29. The method of claim of any preceding claim, wherein the hierarchal random effects model comprises generation of data from nucleic acid sequence information comprising temporal changes in ctDNA from at least one subject in a plurality of subjects.

30. The method of claim of any preceding claim, wherein the hierarchal random effects model comprises generation of a cubic spline for at least one subject in the plurality of subjects.

31. The method of claim x, wherein the hierarchal random effects model comprises response parameters comprising one or more covariates for at least one subject in the plurality of subjects.

32. The method of any preceding claim, wherein the database comprises medical records and/or insurance records for the plurality of subjects.

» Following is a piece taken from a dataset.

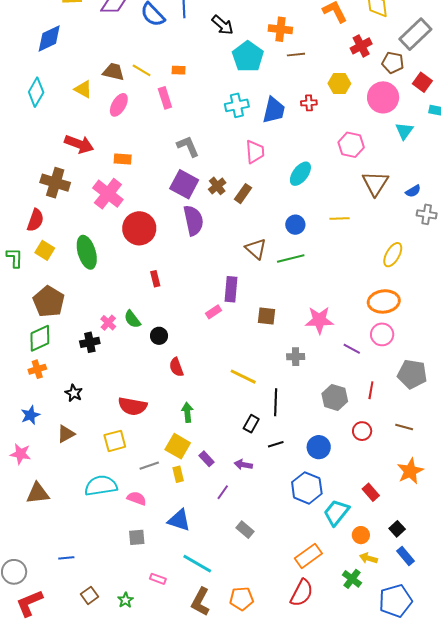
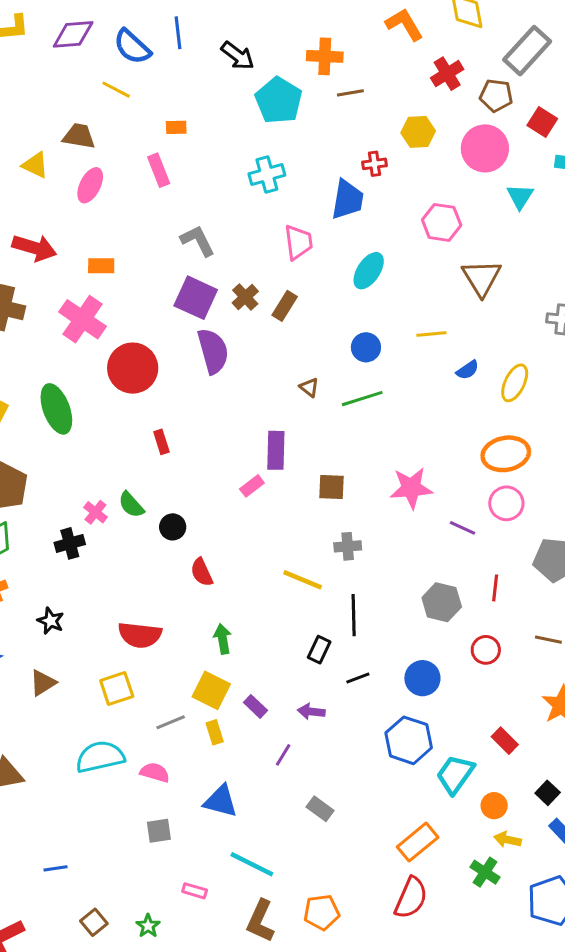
yellow line: (142, 70) -> (116, 90), moved
blue trapezoid: (274, 110) -> (348, 200), moved
blue semicircle: (413, 191) -> (468, 370), moved
brown triangle: (256, 249) -> (309, 387), size x0.6
gray cross: (296, 357) -> (348, 546), moved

33. A method of determining a patient response in at least one patient, comprising, obtaining nucleic acid sequence information from at least one patient, comprising measurements of temporal changes in a biomarker comprising circulating tumor DNA

(ctDNA); and determining a patient response for the at least one patient comprising use of a database comprising medical records and/or insurance record from a plurality of subjects wherein use of the database comprises application of a joint model comprising a cubic spline and proportional hazard model generated from data from nucleic acid sequence information for at least one subject in a plurality of subjects.

34. The method of any preceding claim, wherein the database comprises medical records and/or insurance records for the plurality of subjects.

35. A system comprising a machine comprising at least one processor and storage comprising instructions capable of performing any of the preceding methods.

36. A computer readable medium comprising instructions capable of performing any of the preceding methods.